Dinner was over, and the wax-candles in the candelabra and girandoles of crystal had been lighted in the antique yellow drawing-room; Lady Rohallion, seated as usual in her own corner, was engaged, according to her wont, upon some piece of knitting or other work for the poor or old folks on the estate; her grey hair, somewhat needlessly powdered, was dressed back as of old. Lord Rohallion had brought his decanter of claret with him into the drawing-room and placed it on a guéridon table by his side; and there he sat, in a cushioned easy-chair, lingering over the wine, and gazing dreamily into the large fire that blazed in the old-fashioned brass-basket between the delf-lined jambs of the fireplace.
The wind was sighing through the old sycamores of the avenue, and the roar of the sea was heard on the Partan Craig.
Flora was idling over the piano, practising the "Battle of Prague," the Duke of York's grand march, or some such piece of music then in vogue with young ladies, and near her hovered her present admirer, Jack Ferny of Fernwoodlee, a good-looking but brainless young fellow with sandy hair and a pea-green hunting-coat of the fast kind worn when the Pavilion was in its glory at Brighton. Ferny's estate was a small one, and he was evidently, as gossips said, "doing his best to make ducks and drakes of it."

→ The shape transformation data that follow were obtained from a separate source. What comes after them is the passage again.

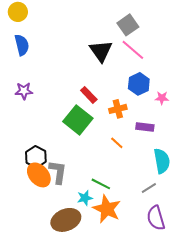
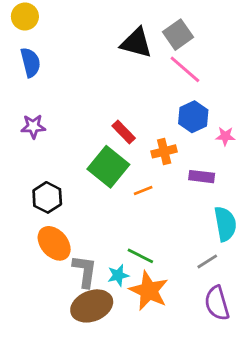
black triangle: (101, 51) -> (136, 43), moved, turned -40
orange line: (117, 143) -> (143, 190), moved, turned -64
black hexagon: (36, 157) -> (47, 197), moved
gray L-shape: (58, 172) -> (85, 271), moved

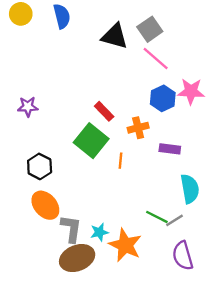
blue semicircle: (30, 62) -> (62, 16), moved
pink star: (225, 136) -> (191, 91), moved, size x1.6
orange line: (143, 190) -> (120, 161), turned -63
green line: (140, 256) -> (157, 217), moved

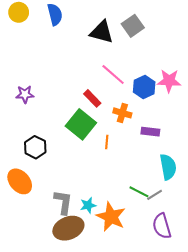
pink line: (156, 58) -> (113, 75), moved
orange cross: (138, 128) -> (122, 113), turned 30
orange ellipse: (45, 205) -> (20, 181), moved

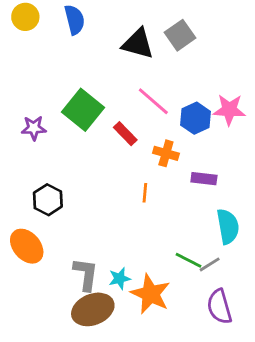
green square: (81, 124) -> (83, 110), moved

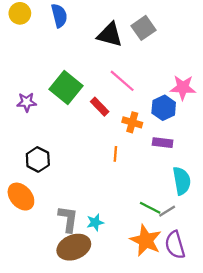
blue hexagon: (196, 118) -> (164, 108), moved
orange star: (150, 294) -> (146, 240), moved

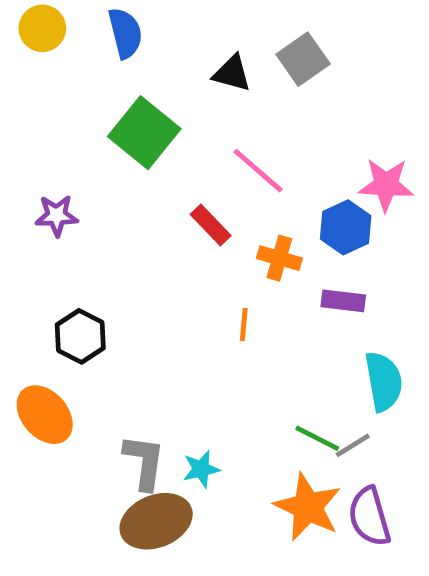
black triangle: (110, 35) -> (232, 73), size x0.7
green square: (66, 88) -> (144, 133), moved

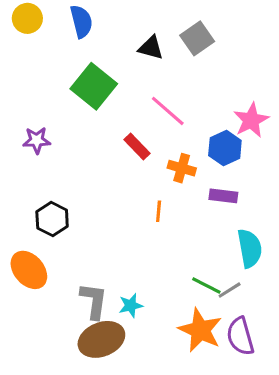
pink star: (386, 185) -> (251, 120), turned -30

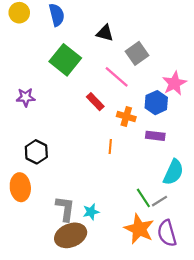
gray square: (197, 38) -> (137, 53), moved
cyan semicircle: (250, 248) -> (173, 172), turned 35
orange ellipse: (29, 270) -> (20, 187), turned 35
green line: (206, 285) -> (143, 198), turned 30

He was strongly addicted to betting, and was a keen fox-hunter and sportsman. Beyond the kennel or the stable he had very few ideas; and so little capability had he of adapting his conversation to time, place, or person, that he was now prosing away to the preoccupied Flora about sporting matters.
First it was of a famous match against time by the noted pedestrian, Captain Barclay of Urie; and next, how, when coursing among the Carrick hills, his two favourite stag-hounds so pressed a hare they had put up yesterday, that she leaped down a precipice more than fifty feet in height, and then the hounds followed without the slightest hesitation.
"Good heavens! they were killed, of course!" said Flora, looking up with wonder.
"Killed, Miss Warrender?—egad, no! To the astonishment of us all, we saw puss and the hounds scouring along the road towards Maybole; but the Ayr stage, coming up with four spanking greys, caused her to make for a field of grass, and though turned five several times by the hounds, she made her escape down a burn at last, for of course they lost the scent."
Finding that Flora had relapsed into listlessness, and that he failed to interest her by his scraps of information on the Newmarket Craven meeting, such as his horse Rolla, eight stone, running against Lord Sackville's Tag, also eight stone, across the flat for a thousand guineas, and that three to one was being taken on Rolla; that the betting was even at Epsom on the brown colt, by Eclipse, out of Mrs. Fitzherbert, and other gossip of similar character, he was compelled to resume his place near the old Lord, who was just in the act of pressing him politely to join in another glass of claret, when Jack Andrews limped in with a letter, which the running-footman had at that moment brought from Maybole. The mail from Ayr had broken down near the bank of the Boon in the snow, and the guard had brought on the bags to Dalrymple, on one of the horses, at the risk of his life. Oblong and official, the cover of the letter showed that it was "On His Majesty's service."
"News of Quentin Kennedy, doubtless," said Lord Rohallion, peering about for his eye-glass.
"I pray God it be not unfortunate news about Cosmo!" thought Lady Winifred, for the tidings that came to many a poor mother in those days of war were sad enough sometimes.